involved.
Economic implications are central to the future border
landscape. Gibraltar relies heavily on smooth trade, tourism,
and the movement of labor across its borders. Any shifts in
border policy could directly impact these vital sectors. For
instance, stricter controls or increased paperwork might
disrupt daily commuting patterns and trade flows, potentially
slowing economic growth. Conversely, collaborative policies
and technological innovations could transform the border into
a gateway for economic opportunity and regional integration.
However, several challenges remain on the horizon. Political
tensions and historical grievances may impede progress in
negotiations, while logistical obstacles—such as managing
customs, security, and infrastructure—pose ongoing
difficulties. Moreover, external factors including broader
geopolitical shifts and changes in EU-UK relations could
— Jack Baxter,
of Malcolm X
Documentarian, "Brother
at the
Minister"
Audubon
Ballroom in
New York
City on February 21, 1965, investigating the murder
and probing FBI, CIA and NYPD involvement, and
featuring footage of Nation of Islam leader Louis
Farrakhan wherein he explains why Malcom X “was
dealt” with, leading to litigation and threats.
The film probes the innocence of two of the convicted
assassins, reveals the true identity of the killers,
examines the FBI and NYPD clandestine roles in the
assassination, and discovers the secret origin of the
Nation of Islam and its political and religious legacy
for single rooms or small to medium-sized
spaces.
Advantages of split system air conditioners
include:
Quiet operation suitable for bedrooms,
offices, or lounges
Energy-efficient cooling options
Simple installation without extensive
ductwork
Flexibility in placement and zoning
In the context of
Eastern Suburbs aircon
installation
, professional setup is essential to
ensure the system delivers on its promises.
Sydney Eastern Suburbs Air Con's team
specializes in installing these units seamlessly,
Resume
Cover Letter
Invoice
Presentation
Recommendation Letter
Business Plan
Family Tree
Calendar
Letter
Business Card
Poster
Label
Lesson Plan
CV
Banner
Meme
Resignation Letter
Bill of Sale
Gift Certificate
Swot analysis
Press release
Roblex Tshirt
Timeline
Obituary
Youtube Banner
::::::::::
Activity:
Reproduce, word for word, the lines of the data from the one that contains "Gift Certificate" to the end, both ends included.

Output of the task:
Gift Certificate
Swot analysis
Press release
Roblex Tshirt
Timeline
Obituary
Youtube Banner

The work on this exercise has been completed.